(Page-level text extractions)
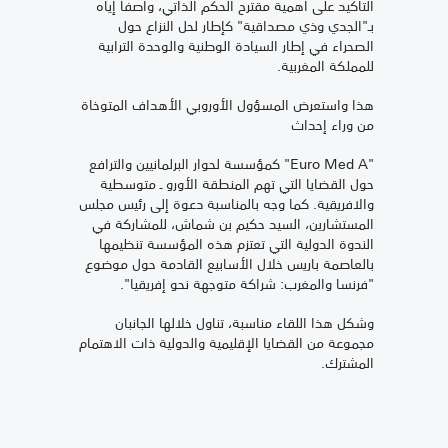
التأكيد على أهمية مقترح الحكم الذاتي، واصفا إياه
بـ"الجدي وذي مصداقية" كإطار لحل النزاع حول
الصحراء في إطار السيادة الوطنية والوحدة الترابية
للمملكة المغربية.
هذا واستعرض المسؤول الأوروبي الأهداف المتوخاة
من وراء إحداث
"Euro Med A" كمؤسسة لحوار البرلمانيين والترافع
حول القضايا التي تهم المنطقة الأورو ـ متوسطية
والافريقية. كما وجه بالمناسبة دعوة إلى رئيس مجلس
المستشارين، السيد حكيم بن شماش، للمشاركة في
الندوة الدولية التي تعتزم هذه المؤسسة تنظيمها
بالعاصمة باريس خلال الأسابيع القادمة حول موضوع
"فرنسا والمغرب: شراكة متوجهة نحو إفريقيا".
وشكل هذا اللقاء مناسبة، تناول خلالها الجانبان
مجموعة من القضايا الإقليمية والدولية ذات الاهتمام
المشترك.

• **Your goal**
Scan the records above for the string "القضايا", and copy every line where it turns up.

• **Answer to the problem**
حول القضايا التي تهم المنطقة الأورو ـ متوسطية
مجموعة من القضايا الإقليمية والدولية ذات الاهتمام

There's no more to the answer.